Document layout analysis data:
· · · · ·

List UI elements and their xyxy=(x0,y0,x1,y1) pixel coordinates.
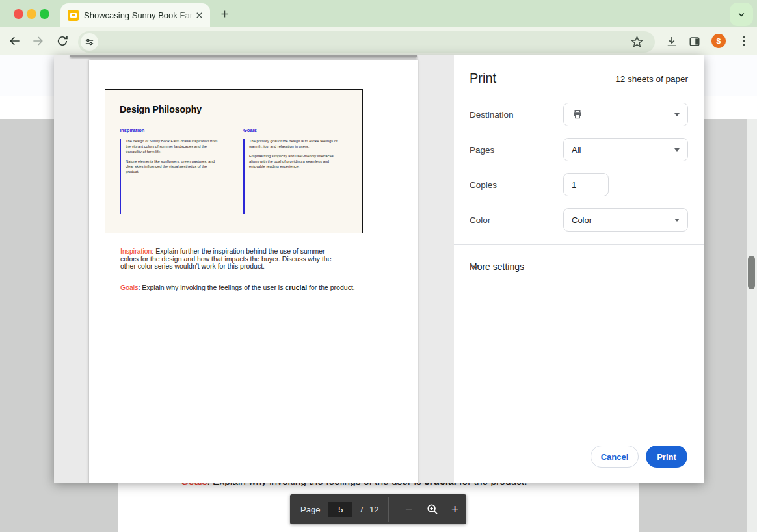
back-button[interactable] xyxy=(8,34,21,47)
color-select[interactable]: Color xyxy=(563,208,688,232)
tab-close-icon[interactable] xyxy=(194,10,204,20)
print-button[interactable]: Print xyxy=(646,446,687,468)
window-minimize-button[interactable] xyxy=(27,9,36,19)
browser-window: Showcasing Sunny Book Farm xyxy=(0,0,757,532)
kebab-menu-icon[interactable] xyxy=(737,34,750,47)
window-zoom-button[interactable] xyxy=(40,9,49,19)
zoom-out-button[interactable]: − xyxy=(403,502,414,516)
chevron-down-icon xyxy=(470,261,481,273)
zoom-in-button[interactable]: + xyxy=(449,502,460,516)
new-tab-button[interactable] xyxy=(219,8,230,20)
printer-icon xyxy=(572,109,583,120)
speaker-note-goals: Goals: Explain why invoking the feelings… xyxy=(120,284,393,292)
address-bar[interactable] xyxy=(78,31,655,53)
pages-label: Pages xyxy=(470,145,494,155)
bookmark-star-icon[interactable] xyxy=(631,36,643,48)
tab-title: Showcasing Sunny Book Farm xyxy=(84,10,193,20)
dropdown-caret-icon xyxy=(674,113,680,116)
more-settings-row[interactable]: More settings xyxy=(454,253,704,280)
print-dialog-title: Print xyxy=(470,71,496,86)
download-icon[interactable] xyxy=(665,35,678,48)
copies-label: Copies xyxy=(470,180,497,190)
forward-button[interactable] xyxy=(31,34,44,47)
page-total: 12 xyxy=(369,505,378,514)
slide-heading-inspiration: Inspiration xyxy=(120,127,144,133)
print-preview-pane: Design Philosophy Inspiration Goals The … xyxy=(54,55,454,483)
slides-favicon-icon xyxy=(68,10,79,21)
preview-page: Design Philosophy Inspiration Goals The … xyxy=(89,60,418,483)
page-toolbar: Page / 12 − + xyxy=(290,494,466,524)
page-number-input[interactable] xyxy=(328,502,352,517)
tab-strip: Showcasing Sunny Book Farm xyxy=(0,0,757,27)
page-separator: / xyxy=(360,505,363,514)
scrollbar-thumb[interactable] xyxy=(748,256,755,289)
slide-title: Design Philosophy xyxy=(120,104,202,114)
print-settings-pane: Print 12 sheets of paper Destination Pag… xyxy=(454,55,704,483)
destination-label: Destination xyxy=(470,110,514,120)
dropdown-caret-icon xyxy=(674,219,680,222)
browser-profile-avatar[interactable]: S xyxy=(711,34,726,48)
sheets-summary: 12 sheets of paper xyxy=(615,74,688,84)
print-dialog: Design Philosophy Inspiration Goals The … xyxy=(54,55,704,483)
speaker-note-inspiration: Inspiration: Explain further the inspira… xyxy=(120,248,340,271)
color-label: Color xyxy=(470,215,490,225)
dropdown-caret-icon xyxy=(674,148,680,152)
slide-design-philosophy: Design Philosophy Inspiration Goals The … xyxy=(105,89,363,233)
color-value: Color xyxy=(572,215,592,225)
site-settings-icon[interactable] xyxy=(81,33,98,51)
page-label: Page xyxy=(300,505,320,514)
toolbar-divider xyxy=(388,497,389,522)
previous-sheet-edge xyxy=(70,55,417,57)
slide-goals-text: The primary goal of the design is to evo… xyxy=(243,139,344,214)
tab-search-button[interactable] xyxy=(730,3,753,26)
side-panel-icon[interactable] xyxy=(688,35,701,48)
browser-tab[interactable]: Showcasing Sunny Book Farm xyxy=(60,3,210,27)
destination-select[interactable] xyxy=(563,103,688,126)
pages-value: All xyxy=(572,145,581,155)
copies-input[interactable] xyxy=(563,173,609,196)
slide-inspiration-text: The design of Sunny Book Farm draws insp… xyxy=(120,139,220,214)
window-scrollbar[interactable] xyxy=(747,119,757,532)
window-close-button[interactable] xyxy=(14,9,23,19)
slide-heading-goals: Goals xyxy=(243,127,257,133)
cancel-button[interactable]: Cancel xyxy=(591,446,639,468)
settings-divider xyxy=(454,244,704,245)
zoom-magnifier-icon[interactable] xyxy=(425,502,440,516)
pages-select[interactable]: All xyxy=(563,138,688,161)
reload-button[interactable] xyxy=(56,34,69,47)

· · · · ·

### What is being asked
Exactly as written above, print every line of the data but not its pictures.

### Finished task
List UI elements and their xyxy=(x0,y0,x1,y1) pixel coordinates.
back-button[interactable] xyxy=(8,34,21,47)
color-select[interactable]: Color xyxy=(563,208,688,232)
tab-close-icon[interactable] xyxy=(194,10,204,20)
print-button[interactable]: Print xyxy=(646,446,687,468)
window-minimize-button[interactable] xyxy=(27,9,36,19)
browser-window: Showcasing Sunny Book Farm xyxy=(0,0,757,532)
kebab-menu-icon[interactable] xyxy=(737,34,750,47)
window-zoom-button[interactable] xyxy=(40,9,49,19)
zoom-out-button[interactable]: − xyxy=(403,502,414,516)
chevron-down-icon xyxy=(470,261,481,273)
zoom-in-button[interactable]: + xyxy=(449,502,460,516)
new-tab-button[interactable] xyxy=(219,8,230,20)
printer-icon xyxy=(572,109,583,120)
speaker-note-goals: Goals: Explain why invoking the feelings… xyxy=(120,284,393,292)
address-bar[interactable] xyxy=(78,31,655,53)
pages-label: Pages xyxy=(470,145,494,155)
bookmark-star-icon[interactable] xyxy=(631,36,643,48)
tab-title: Showcasing Sunny Book Farm xyxy=(84,10,193,20)
dropdown-caret-icon xyxy=(674,113,680,116)
more-settings-row[interactable]: More settings xyxy=(454,253,704,280)
print-dialog-title: Print xyxy=(470,71,496,86)
download-icon[interactable] xyxy=(665,35,678,48)
copies-label: Copies xyxy=(470,180,497,190)
forward-button[interactable] xyxy=(31,34,44,47)
page-total: 12 xyxy=(369,505,378,514)
slide-heading-inspiration: Inspiration xyxy=(120,127,144,133)
print-preview-pane: Design Philosophy Inspiration Goals The … xyxy=(54,55,454,483)
slides-favicon-icon xyxy=(68,10,79,21)
preview-page: Design Philosophy Inspiration Goals The … xyxy=(89,60,418,483)
page-toolbar: Page / 12 − + xyxy=(290,494,466,524)
page-number-input[interactable] xyxy=(328,502,352,517)
tab-strip: Showcasing Sunny Book Farm xyxy=(0,0,757,27)
page-separator: / xyxy=(360,505,363,514)
scrollbar-thumb[interactable] xyxy=(748,256,755,289)
slide-title: Design Philosophy xyxy=(120,104,202,114)
print-settings-pane: Print 12 sheets of paper Destination Pag… xyxy=(454,55,704,483)
destination-label: Destination xyxy=(470,110,514,120)
dropdown-caret-icon xyxy=(674,219,680,222)
browser-profile-avatar[interactable]: S xyxy=(711,34,726,48)
sheets-summary: 12 sheets of paper xyxy=(615,74,688,84)
print-dialog: Design Philosophy Inspiration Goals The … xyxy=(54,55,704,483)
speaker-note-inspiration: Inspiration: Explain further the inspira… xyxy=(120,248,340,271)
color-label: Color xyxy=(470,215,490,225)
dropdown-caret-icon xyxy=(674,148,680,152)
slide-design-philosophy: Design Philosophy Inspiration Goals The … xyxy=(105,89,363,233)
color-value: Color xyxy=(572,215,592,225)
site-settings-icon[interactable] xyxy=(81,33,98,51)
page-label: Page xyxy=(300,505,320,514)
toolbar-divider xyxy=(388,497,389,522)
previous-sheet-edge xyxy=(70,55,417,57)
slide-goals-text: The primary goal of the design is to evo… xyxy=(243,139,344,214)
tab-search-button[interactable] xyxy=(730,3,753,26)
side-panel-icon[interactable] xyxy=(688,35,701,48)
browser-tab[interactable]: Showcasing Sunny Book Farm xyxy=(60,3,210,27)
destination-select[interactable] xyxy=(563,103,688,126)
pages-value: All xyxy=(572,145,581,155)
copies-input[interactable] xyxy=(563,173,609,196)
slide-inspiration-text: The design of Sunny Book Farm draws insp… xyxy=(120,139,220,214)
window-scrollbar[interactable] xyxy=(747,119,757,532)
window-close-button[interactable] xyxy=(14,9,23,19)
slide-heading-goals: Goals xyxy=(243,127,257,133)
cancel-button[interactable]: Cancel xyxy=(591,446,639,468)
settings-divider xyxy=(454,244,704,245)
zoom-magnifier-icon[interactable] xyxy=(425,502,440,516)
pages-select[interactable]: All xyxy=(563,138,688,161)
reload-button[interactable] xyxy=(56,34,69,47)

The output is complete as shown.